Ein weiteres Jahr hat begonnen, in dem wir gehofft haben, neue Wege des Lebens und des Friedens in unseren Gebieten zu finden, aber was wir erleben, ist das Gegenteil. Die Botschaft, die der Bevölkerung vermittelt wurde, ist die einer angeblich „überwundenen Herrschaft“, aber es ist dieselbe Herrschaft, die in den wenigen Tagen, die das Jahr 2024 bisher gedauert hat, weiterhin die Kontrolle ausübt, Regeln durchsetzt, die Gemeinden infiltriert, die Zivilbevölkerung gewaltsam versammelt, bedroht und tötet. Und die Regierung ist weiterhin blind und taub.

Die Fakten, die wir protokollieren, sind wie folgt:

● Am Samstag, dem 2. Dezember 2023, wurde tagsüber eine Gruppe von Paramilitärs in Tarnanzügen gesehen, die im Dorf Mulatos am Fluss entlang gingen.

● Am Sonntag, dem 3. Dezember 2023, wurde unsere Friedensgemeinde darüber informiert, dass u.a. in den Dörfern El Mariano, Buenos Aires und La Linda die Armee in der Nacht patrouillierte.  Wir wissen nicht wonach sie suchten, sicherlich nicht nach paramilitärischen Gruppen, da diese immer noch in aller Ruhe die Kontrolle ausüben, ohne dass jemand sie belästigt.

● Am Dienstag, den 5. Dezember 2023, bauten die Paramilitärs nach Angaben von Anwohner*innen in den Dörfern von San José de Apartadó Häuser für die territoriale Kontrolle. Eines dieser Häuser, das alle Vorbeikommenden sehen konnten, wird an dem als CHONTALITO bekannten Punkt gebaut.

● Am Freitag, den 8. Dezember 2023, wurde in den Nachmittagsstunden eine Gruppe von Paramilitärs in Tarnanzügen an dem als „La Cañada de Pulgarín“ bekannten Punkt im Dorf Mulatos gesehen.

● Am Dienstag, den 12. Dezember 2023, wurde unsere Friedensgemeinde tagsüber von Menschen, die gezwungen sind, mit Paramilitärs in der Gegend zu leben, über eine neue Entscheidung informiert, die sie gehört hatten. Diese Entscheidung besteht darin, zwei Mitglieder des Internen Rates unserer Gemeinschaft zu eliminieren, einer von ihnen ist unser legaler Vertreter und der andere ist der Koordinator unserer Siedlung im Dorf La Resbalosa. Es muss berücksichtigt werden, dass ein großer Teil des Gebiets von La Resbalosa zur Gemeinde Tierralta, Córdoba, gehört, einem Ort, an dem vor kurzem eine enge Abstimmung zwischen der Armee und den Paramilitärs bei gewalttätigen Übergriffen gegen bäuerliche Gemeinden aufgedeckt wurde.

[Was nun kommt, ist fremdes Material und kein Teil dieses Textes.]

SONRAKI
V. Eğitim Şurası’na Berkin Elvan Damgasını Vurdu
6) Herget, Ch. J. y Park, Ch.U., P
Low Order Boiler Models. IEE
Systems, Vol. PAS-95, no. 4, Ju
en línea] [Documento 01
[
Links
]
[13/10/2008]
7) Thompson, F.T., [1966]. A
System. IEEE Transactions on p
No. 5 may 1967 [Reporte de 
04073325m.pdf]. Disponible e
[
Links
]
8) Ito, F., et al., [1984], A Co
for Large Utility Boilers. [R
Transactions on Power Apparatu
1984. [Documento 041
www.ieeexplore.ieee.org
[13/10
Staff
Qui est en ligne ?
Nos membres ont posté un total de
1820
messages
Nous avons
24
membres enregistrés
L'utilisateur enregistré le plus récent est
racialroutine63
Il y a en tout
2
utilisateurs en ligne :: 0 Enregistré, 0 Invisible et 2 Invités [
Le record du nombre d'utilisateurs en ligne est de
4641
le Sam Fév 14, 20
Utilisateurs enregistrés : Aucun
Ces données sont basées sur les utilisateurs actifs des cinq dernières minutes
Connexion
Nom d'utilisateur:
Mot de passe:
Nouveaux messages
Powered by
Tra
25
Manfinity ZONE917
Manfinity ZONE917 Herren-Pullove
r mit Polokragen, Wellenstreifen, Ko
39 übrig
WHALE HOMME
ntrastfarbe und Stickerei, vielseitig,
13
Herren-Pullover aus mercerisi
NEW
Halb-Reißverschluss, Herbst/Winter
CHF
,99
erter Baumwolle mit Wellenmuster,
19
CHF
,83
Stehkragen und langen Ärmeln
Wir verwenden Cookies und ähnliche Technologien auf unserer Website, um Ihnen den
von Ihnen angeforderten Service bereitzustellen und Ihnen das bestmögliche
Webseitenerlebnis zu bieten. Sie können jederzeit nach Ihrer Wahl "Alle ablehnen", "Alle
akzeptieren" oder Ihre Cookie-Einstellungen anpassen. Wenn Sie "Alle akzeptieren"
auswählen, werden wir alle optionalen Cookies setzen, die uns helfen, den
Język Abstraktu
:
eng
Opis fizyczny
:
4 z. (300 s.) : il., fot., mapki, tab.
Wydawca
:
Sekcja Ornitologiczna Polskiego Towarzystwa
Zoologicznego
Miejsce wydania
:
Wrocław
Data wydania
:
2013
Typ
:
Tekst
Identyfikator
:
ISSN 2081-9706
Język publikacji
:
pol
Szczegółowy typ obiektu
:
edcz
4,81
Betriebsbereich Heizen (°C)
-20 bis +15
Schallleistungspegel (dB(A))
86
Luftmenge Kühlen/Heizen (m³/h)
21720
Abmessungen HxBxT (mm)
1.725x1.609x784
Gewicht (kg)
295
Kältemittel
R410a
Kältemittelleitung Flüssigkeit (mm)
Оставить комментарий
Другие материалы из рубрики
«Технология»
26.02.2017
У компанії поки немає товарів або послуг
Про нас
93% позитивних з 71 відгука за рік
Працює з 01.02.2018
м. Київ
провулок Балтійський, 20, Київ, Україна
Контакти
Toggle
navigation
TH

Diese Vorfälle wurden auf nationaler und internationaler Ebene bekannt, und die ländlichen Gemeinden des Departements Córdoba prangern diese Strategie des gemeinsamen Vorgehens weiterhin an.
Unsere Gemeinde kann auch den Angriff Ende Dezember 2017 nicht vergessen, als fünf bewaffnete Paramilitärs auf Motorrädern ankamen, um unseren legalen Vertreter GERMAN GRACIANO und JOSE ROVIRO LOPEZ und andere Mitgliedern des Internen Rates zu beseitigen, die beiden genannten erhalten derzeit schwere Morddrohungen. Zwei dieser Paramilitärs wurden von Mitgliedern unserer Gemeinschaft festgehalten und einem hohen Regierungsvertreter übergeben, während die anderen flohen und in den Weiler San José zurückkehrten, wo sie mit den Sicherheitskräften freundschaftlich zusammenlebten und weiterhin leben. Wir müssen uns daran erinnern, dass bei diesem Vorfall die Zusammenarbeit der öffentlichen Gewalt und des gesamten Justizapparats mit den Paramilitärs ganz offensichtlich war und dass die so genannte „Justiz“ den Fall bis heute nicht untersucht hat und die von der Gemeinschaft festgehaltenen Personen wenige Stunden später mit voller Handlungsfreiheit freiließ.

● Am Dienstag, den 12. Dezember 2023, erfuhren wir vom Tod des jungen Eimer Emilio Gómez David, der einige Tage zuvor verschwunden war und später mit Anzeichen von grausamer Folter tot aufgefunden wurde. Gómez David, der aus San José stammte, war Mitglied unserer Friedensgemeinde, ebenso wie seine Familie, die sich bereits vor einiger Zeit aus unserem Prozess zurückgezogen hatten. Unsere Friedensgemeinde verurteilt auf das Schärfste, dass solche brutalen und unmenschlichen Praktiken, die typisch für Völker ohne das elementarste menschliche Empfinden sind, in unserem Gebiet immer noch in Kraft sind. Wir sprechen ihren Familien unser tiefstes Beileid aus.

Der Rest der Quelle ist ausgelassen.